Friday, March 15, 2013

A Sophie's Choice Situation

The Lost Wife by Alyson Richman

This story will stay with you.  Alyson Richman's prose is at times poetic.  According to Richman, she started out wanting to write about artists in a Nazi concentration camp, and found herself tying this concept together with a "beautiful", but at times heart wrenching, love story.  The story begins at the end and comes around full circle.

It is a novel of first love set in pre-war Prague, just prior to the Nazi invasion of Czechoslovakia.  The dreams of the two young lovers, Josef and Lenka, are shattered when they are separated by the Nazi Invasion.  Josef's family was able to get visas for themselves and his new wife, Lenka.  However, Lenka's family is not able to leave Prague.  This forces a "sophie's choice" for Lenka.  Should she choose to escape with her new husband, or stay behind with her family?

Richman's incremental descent into the horrors of the Holocaust lends enormous power to Lenka's experience.  Believe me you will have tears in your eyes more than once during this beautifully written story.  Richman does not shy away from her description of the ghettoes, the camps and the treatment of the Jews by the Nazis.  I strongly recommend you get to know Lenka' and Josef.
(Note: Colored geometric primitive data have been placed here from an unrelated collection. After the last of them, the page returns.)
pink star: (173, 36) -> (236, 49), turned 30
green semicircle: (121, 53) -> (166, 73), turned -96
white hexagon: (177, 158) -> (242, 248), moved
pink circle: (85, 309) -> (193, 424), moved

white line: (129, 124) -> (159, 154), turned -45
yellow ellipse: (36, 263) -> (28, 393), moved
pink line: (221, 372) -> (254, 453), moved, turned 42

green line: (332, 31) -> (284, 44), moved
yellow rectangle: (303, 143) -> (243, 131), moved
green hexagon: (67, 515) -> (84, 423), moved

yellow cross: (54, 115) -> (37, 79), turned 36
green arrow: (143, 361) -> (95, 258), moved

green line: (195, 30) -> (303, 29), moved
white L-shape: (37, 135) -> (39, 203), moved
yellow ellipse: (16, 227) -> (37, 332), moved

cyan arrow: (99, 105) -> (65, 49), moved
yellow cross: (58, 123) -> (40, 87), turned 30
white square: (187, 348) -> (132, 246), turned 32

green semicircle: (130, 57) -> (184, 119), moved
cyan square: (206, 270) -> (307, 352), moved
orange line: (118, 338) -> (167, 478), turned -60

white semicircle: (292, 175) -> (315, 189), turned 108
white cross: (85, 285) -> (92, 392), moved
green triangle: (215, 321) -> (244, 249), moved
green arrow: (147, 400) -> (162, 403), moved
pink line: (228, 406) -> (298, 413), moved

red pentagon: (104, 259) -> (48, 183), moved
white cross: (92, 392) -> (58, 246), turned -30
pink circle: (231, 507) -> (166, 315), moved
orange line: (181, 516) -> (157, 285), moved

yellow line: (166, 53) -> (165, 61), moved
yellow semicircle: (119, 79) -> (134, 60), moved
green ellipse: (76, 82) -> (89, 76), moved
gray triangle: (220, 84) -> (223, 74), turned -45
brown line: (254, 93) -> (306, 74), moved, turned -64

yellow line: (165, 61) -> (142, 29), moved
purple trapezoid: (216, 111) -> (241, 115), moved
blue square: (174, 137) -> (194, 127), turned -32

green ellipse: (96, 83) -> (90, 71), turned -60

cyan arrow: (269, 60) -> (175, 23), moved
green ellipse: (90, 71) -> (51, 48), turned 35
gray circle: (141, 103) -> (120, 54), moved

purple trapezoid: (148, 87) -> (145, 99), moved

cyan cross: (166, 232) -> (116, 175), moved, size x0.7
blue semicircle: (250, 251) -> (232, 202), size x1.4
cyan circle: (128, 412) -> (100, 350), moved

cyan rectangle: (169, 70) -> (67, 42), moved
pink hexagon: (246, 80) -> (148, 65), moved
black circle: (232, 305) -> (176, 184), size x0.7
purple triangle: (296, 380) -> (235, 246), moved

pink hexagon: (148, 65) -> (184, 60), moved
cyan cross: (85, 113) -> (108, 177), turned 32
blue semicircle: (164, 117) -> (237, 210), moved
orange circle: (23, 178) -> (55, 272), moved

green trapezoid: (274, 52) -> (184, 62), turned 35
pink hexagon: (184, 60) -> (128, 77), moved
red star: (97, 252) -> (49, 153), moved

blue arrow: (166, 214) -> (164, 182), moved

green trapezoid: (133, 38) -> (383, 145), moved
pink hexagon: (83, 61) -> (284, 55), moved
I was just finishing this story, when the news broke in the New York Times about how the actual numbers from the Holocaust were underestimated.  Researchers from the United States Holocaust Museum, Geoffrey Megargee and Martin Dean, estimate that 15 million to 20 million people died or were imprisoned in some 42,500 Nazi ghettos and camps throughout Europe.  The total is three times higher than most historians had previously estimated.  This is the link to The New York Times story if you have not seen it.  After reading this article, get a copy of The Lost Wife.  You won't put it down.